→ What is required
Pictures do not belong in the copy, so please give every entry below again exactly.

→ Data entries
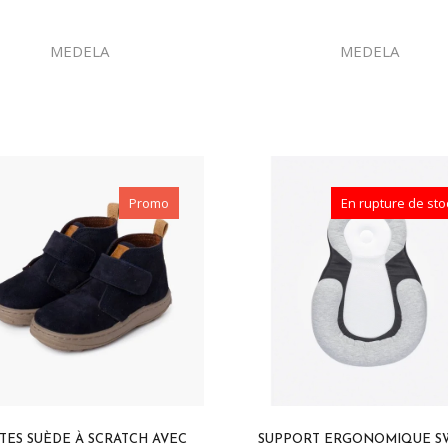
MEDELA
MEDELA
Promo
En rupture de sto
TES SUÈDE À SCRATCH AVEC
SUPPORT ERGONOMIQUE S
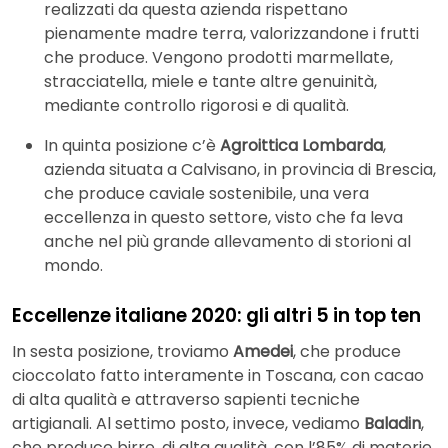
realizzati da questa azienda rispettano
pienamente madre terra, valorizzandone i frutti
che produce. Vengono prodotti marmellate,
stracciatella, miele e tante altre genuinità,
mediante controllo rigorosi e di qualità.
In quinta posizione c’è
Agroittica Lombarda
,
azienda situata a Calvisano, in provincia di Brescia,
che produce caviale sostenibile, una vera
eccellenza in questo settore, visto che fa leva
anche nel più grande allevamento di storioni al
mondo.
Eccellenze italiane 2020: gli altri 5 in top ten
In sesta posizione, troviamo
Amedei
, che produce
cioccolato fatto interamente in Toscana, con cacao
di alta qualità e attraverso sapienti tecniche
artigianali. Al settimo posto, invece, vediamo
Baladin
,
che produce birre, di alta qualità, con l’85% di materie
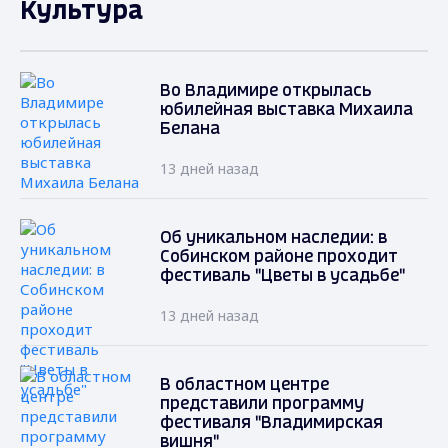
Культура
Во Владимире открылась
юбилейная выставка Михаила
Белана
13 дней назад
Об уникальном наследии: в
Собинском районе проходит
фестиваль "Цветы в усадьбе"
13 дней назад
В областном центре
представили программу
фестиваля "Владимирская
вишня"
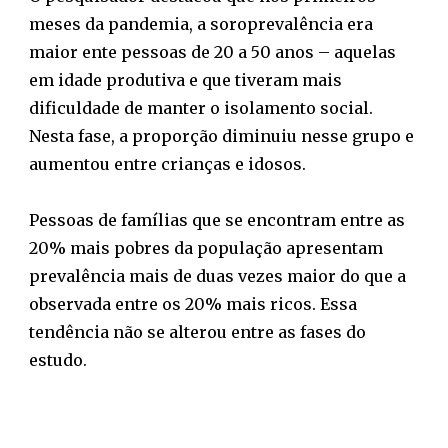
meses da pandemia, a soroprevalência era
maior ente pessoas de 20 a 50 anos – aquelas
em idade produtiva e que tiveram mais
dificuldade de manter o isolamento social.
Nesta fase, a proporção diminuiu nesse grupo e
aumentou entre crianças e idosos.
Pessoas de famílias que se encontram entre as
20% mais pobres da população apresentam
prevalência mais de duas vezes maior do que a
observada entre os 20% mais ricos. Essa
tendência não se alterou entre as fases do
estudo.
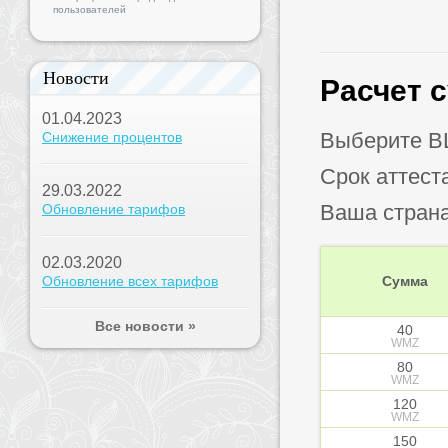
пользователей
Новости
Расчет 
01.04.2023
Выберите B
Снижение процентов
Срок аттест
29.03.2022
Ваша стран
Обновление тарифов
02.03.2020
Обновление всех тарифов
Сумма
Все новости »
40
WMZ
80
WMZ
120
WMZ
150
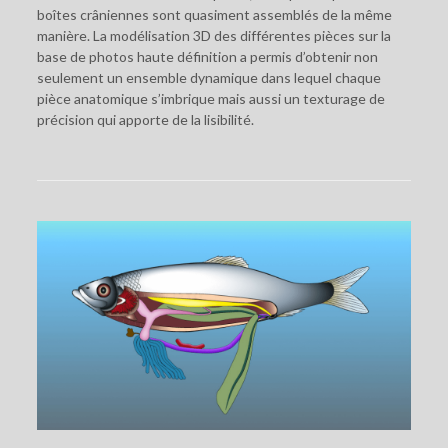
boîtes crâniennes sont quasiment assemblés de la même
manière. La modélisation 3D des différentes pièces sur la
base de photos haute définition a permis d’obtenir non
seulement un ensemble dynamique dans lequel chaque
pièce anatomique s’imbrique mais aussi un texturage de
précision qui apporte de la lisibilité.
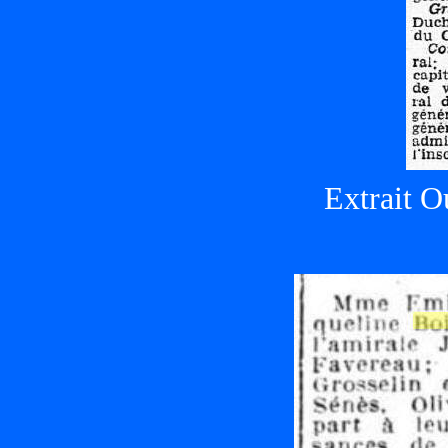
Extrait O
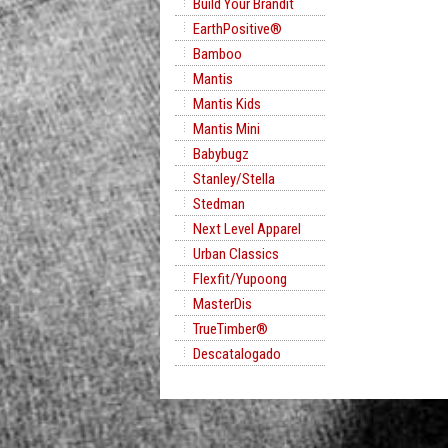
Build Your Brandit
EarthPositive®
Bamboo
Mantis
Mantis Kids
Mantis Mini
Babybugz
Stanley/Stella
Stedman
Next Level Apparel
Urban Classics
Flexfit/Yupoong
MasterDis
TrueTimber®
Descatalogado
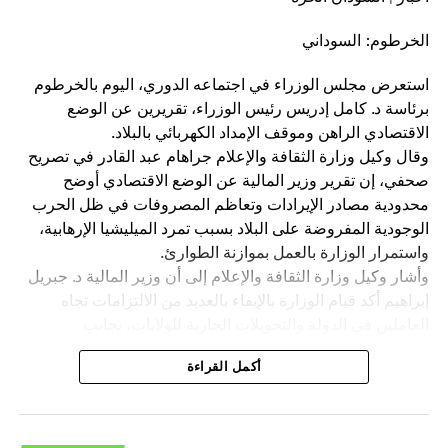
المهنية والسياسية.
الخرطوم: السوداني
ومنذ الخامس والعشرين من أكتوبر الماضي، يشهد السودان
احتجاجات واسعة رفضًا للإجراءات الانقلابية التي اتّخذها عبد
استعرض مجلس الوزراء في اجتماعه الدوري، اليوم بالخرطوم
الفتاح البرهان، أبرزها فرض حالة الطوارئ وحلّ مجلسي السيادة
برئاسة د. كامل إدريس رئيس الوزراء، تقريرين عن الوضع
والوزراء الانتقاليين.
الاقتصادي الراهن وموقف الإمداد الكهربائي بالبلاد.
وقال وكيل وزارة الثقافة والإعلام جراهام عبد القادر في تصريح
صحفي، إن تقرير وزير المالية عن الوضع الاقتصادي أوضح
محدودية مصادر الإيرادات وتعاظم المصروفات في ظل الحرب
الوجودية المفروضة على البلاد بسبب تمرد الميليشيا الإرهابية،
هاشتاق ذات صله :
واستمرار الوزارة بالعمل بموازنة الطوارئ.
وأشار وكيل وزارة الثقافة والإعلام إلى أن وزير المالية د. جبريل
التالي
نادي المريخ يكشف عدد الجماهير المسموح به حضور
إبراهيم أكد قيام الوزارة بالإيفاء بالعديد من الالتزامات تجاه
مباراة الهلال – السودان الحرة
العاملين في الدولة والتحويلات الجارية للولايات، بجانب
الالتزامات تجاه كل من الصحة والتعليم العام والعالي والحماية
لا تفوت
أكمل القراءة
الاجتماعية للأسر الضعيفة والتأمين الصحي والعلاج المجاني
السودان.. السلطات تضبط”138″ أجنبيًا – السودان الحرة
وغيرها من الالتزامات الأخرى.
وأكد تحقيق زيادة في الإيرادات جاءت عبر توسيع المظلة
الضريبية دون زيادة في فئة الضريبة والجمارك وعائدات الملكية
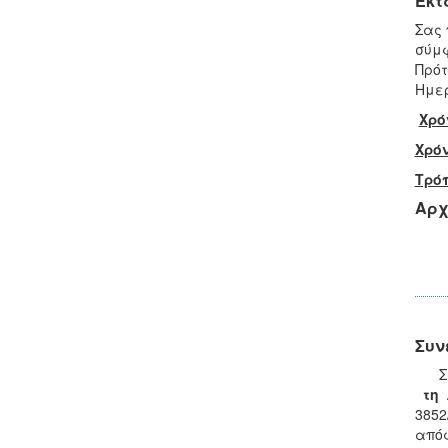
Έκτ
Σας
σύμφ
Πρότ
Ημερ
Χρό
Χρό
Τρό
Αρχ
Συν
Σας
τη 
3852
απόφ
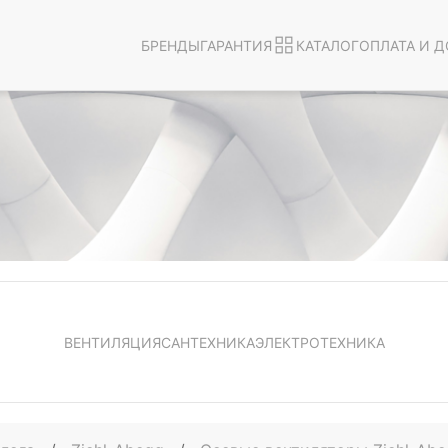
БРЕНДЫ
ГАРАНТИЯ
КАТАЛОГ
ОПЛАТА И Д
ВЕНТИЛЯЦИЯ
САНТЕХНИКА
ЭЛЕКТРОТЕХНИКА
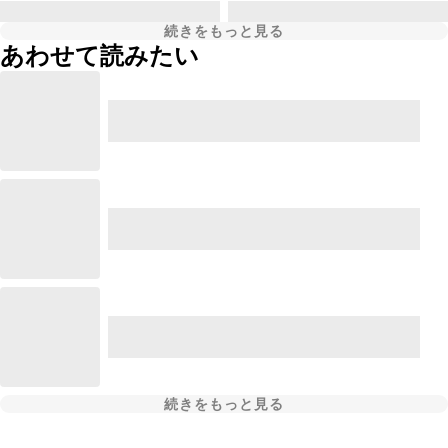
続きをもっと見る
あわせて読みたい
続きをもっと見る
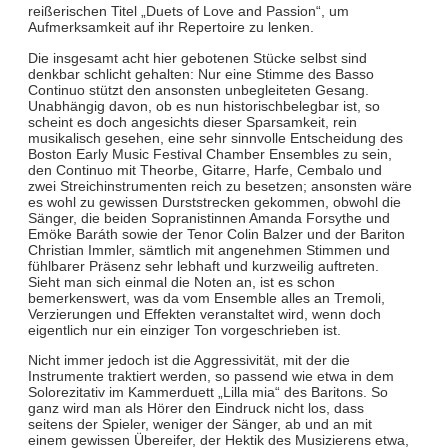
reißerischen Titel „Duets of Love and Passion“, um
Aufmerksamkeit auf ihr Repertoire zu lenken.
Die insgesamt acht hier gebotenen Stücke selbst sind
denkbar schlicht gehalten: Nur eine Stimme des Basso
Continuo stützt den ansonsten unbegleiteten Gesang.
Unabhängig davon, ob es nun historischbelegbar ist, so
scheint es doch angesichts dieser Sparsamkeit, rein
musikalisch gesehen, eine sehr sinnvolle Entscheidung des
Boston Early Music Festival Chamber Ensembles zu sein,
den Continuo mit Theorbe, Gitarre, Harfe, Cembalo und
zwei Streichinstrumenten reich zu besetzen; ansonsten wäre
es wohl zu gewissen Durststrecken gekommen, obwohl die
Sänger, die beiden Sopranistinnen Amanda Forsythe und
Emöke Baráth sowie der Tenor Colin Balzer und der Bariton
Christian Immler, sämtlich mit angenehmen Stimmen und
fühlbarer Präsenz sehr lebhaft und kurzweilig auftreten.
Sieht man sich einmal die Noten an, ist es schon
bemerkenswert, was da vom Ensemble alles an Tremoli,
Verzierungen und Effekten veranstaltet wird, wenn doch
eigentlich nur ein einziger Ton vorgeschrieben ist.
Nicht immer jedoch ist die Aggressivität, mit der die
Instrumente traktiert werden, so passend wie etwa in dem
Solorezitativ im Kammerduett „Lilla mia“ des Baritons. So
ganz wird man als Hörer den Eindruck nicht los, dass
seitens der Spieler, weniger der Sänger, ab und an mit
einem gewissen Übereifer, der Hektik des Musizierens etwa,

→ Exercise output
MEDELA
MEDELA
Promo
En rupture de sto
TES SUÈDE À SCRATCH AVEC
SUPPORT ERGONOMIQUE S
realizzati da questa azienda rispettano
pienamente madre terra, valorizzandone i frutti
che produce. Vengono prodotti marmellate,
stracciatella, miele e tante altre genuinità,
mediante controllo rigorosi e di qualità.
In quinta posizione c’è
Agroittica Lombarda
,
azienda situata a Calvisano, in provincia di Brescia,
che produce caviale sostenibile, una vera
eccellenza in questo settore, visto che fa leva
anche nel più grande allevamento di storioni al
mondo.
Eccellenze italiane 2020: gli altri 5 in top ten
In sesta posizione, troviamo
Amedei
, che produce
cioccolato fatto interamente in Toscana, con cacao
di alta qualità e attraverso sapienti tecniche
artigianali. Al settimo posto, invece, vediamo
Baladin
,
che produce birre, di alta qualità, con l’85% di materie
Культура
Во Владимире открылась
юбилейная выставка Михаила
Белана
13 дней назад
Об уникальном наследии: в
Собинском районе проходит
фестиваль "Цветы в усадьбе"
13 дней назад
В областном центре
представили программу
фестиваля "Владимирская
вишня"
meses da pandemia, a soroprevalência era
maior ente pessoas de 20 a 50 anos – aquelas
em idade produtiva e que tiveram mais
dificuldade de manter o isolamento social.
Nesta fase, a proporção diminuiu nesse grupo e
aumentou entre crianças e idosos.
Pessoas de famílias que se encontram entre as
20% mais pobres da população apresentam
prevalência mais de duas vezes maior do que a
observada entre os 20% mais ricos. Essa
tendência não se alterou entre as fases do
estudo.
пользователей
Новости
Расчет 
01.04.2023
Выберите B
Снижение процентов
Срок аттест
29.03.2022
Ваша стран
Обновление тарифов
02.03.2020
Обновление всех тарифов
Сумма
Все новости »
40
WMZ
80
WMZ
120
WMZ
150
boîtes crâniennes sont quasiment assemblés de la même
manière. La modélisation 3D des différentes pièces sur la
base de photos haute définition a permis d’obtenir non
seulement un ensemble dynamique dans lequel chaque
pièce anatomique s’imbrique mais aussi un texturage de
précision qui apporte de la lisibilité.
Extrait O
Build Your Brandit
EarthPositive®
Bamboo
Mantis
Mantis Kids
Mantis Mini
Babybugz
Stanley/Stella
Stedman
Next Level Apparel
Urban Classics
Flexfit/Yupoong
MasterDis
TrueTimber®
Descatalogado
المهنية والسياسية.
الخرطوم: السوداني
ومنذ الخامس والعشرين من أكتوبر الماضي، يشهد السودان
احتجاجات واسعة رفضًا للإجراءات الانقلابية التي اتّخذها عبد
استعرض مجلس الوزراء في اجتماعه الدوري، اليوم بالخرطوم
الفتاح البرهان، أبرزها فرض حالة الطوارئ وحلّ مجلسي السيادة
برئاسة د. كامل إدريس رئيس الوزراء، تقريرين عن الوضع
والوزراء الانتقاليين.
الاقتصادي الراهن وموقف الإمداد الكهربائي بالبلاد.
وقال وكيل وزارة الثقافة والإعلام جراهام عبد القادر في تصريح
صحفي، إن تقرير وزير المالية عن الوضع الاقتصادي أوضح
محدودية مصادر الإيرادات وتعاظم المصروفات في ظل الحرب
الوجودية المفروضة على البلاد بسبب تمرد الميليشيا الإرهابية،
هاشتاق ذات صله :
واستمرار الوزارة بالعمل بموازنة الطوارئ.
وأشار وكيل وزارة الثقافة والإعلام إلى أن وزير المالية د. جبريل
التالي
نادي المريخ يكشف عدد الجماهير المسموح به حضور
إبراهيم أكد قيام الوزارة بالإيفاء بالعديد من الالتزامات تجاه
مباراة الهلال – السودان الحرة
العاملين في الدولة والتحويلات الجارية للولايات، بجانب
الالتزامات تجاه كل من الصحة والتعليم العام والعالي والحماية
لا تفوت
أكمل القراءة
الاجتماعية للأسر الضعيفة والتأمين الصحي والعلاج المجاني
السودان.. السلطات تضبط”138″ أجنبيًا – السودان الحرة
وغيرها من الالتزامات الأخرى.
وأكد تحقيق زيادة في الإيرادات جاءت عبر توسيع المظلة
الضريبية دون زيادة في فئة الضريبة والجمارك وعائدات الملكية
Έκτ
Σας
σύμφ
Πρότ
Ημερ
Χρό
Χρό
Τρό
Αρχ
Συν
Σας
τη 
3852
απόφ
БРЕНДЫ
ГАРАНТИЯ
КАТАЛОГ
ОПЛАТА И Д
ВЕНТИЛЯЦИЯ
САНТЕХНИКА
ЭЛЕКТРОТЕХНИКА
続きをもっと見る
あわせて読みたい
続きをもっと見る
reißerischen Titel „Duets of Love and Passion“, um
Aufmerksamkeit auf ihr Repertoire zu lenken.
Die insgesamt acht hier gebotenen Stücke selbst sind
denkbar schlicht gehalten: Nur eine Stimme des Basso
Continuo stützt den ansonsten unbegleiteten Gesang.
Unabhängig davon, ob es nun historischbelegbar ist, so
scheint es doch angesichts dieser Sparsamkeit, rein
musikalisch gesehen, eine sehr sinnvolle Entscheidung des
Boston Early Music Festival Chamber Ensembles zu sein,
den Continuo mit Theorbe, Gitarre, Harfe, Cembalo und
zwei Streichinstrumenten reich zu besetzen; ansonsten wäre
es wohl zu gewissen Durststrecken gekommen, obwohl die
Sänger, die beiden Sopranistinnen Amanda Forsythe und
Emöke Baráth sowie der Tenor Colin Balzer und der Bariton
Christian Immler, sämtlich mit angenehmen Stimmen und
fühlbarer Präsenz sehr lebhaft und kurzweilig auftreten.
Sieht man sich einmal die Noten an, ist es schon
bemerkenswert, was da vom Ensemble alles an Tremoli,
Verzierungen und Effekten veranstaltet wird, wenn doch
eigentlich nur ein einziger Ton vorgeschrieben ist.
Nicht immer jedoch ist die Aggressivität, mit der die
Instrumente traktiert werden, so passend wie etwa in dem
Solorezitativ im Kammerduett „Lilla mia“ des Baritons. So
ganz wird man als Hörer den Eindruck nicht los, dass
seitens der Spieler, weniger der Sänger, ab und an mit
einem gewissen Übereifer, der Hektik des Musizierens etwa,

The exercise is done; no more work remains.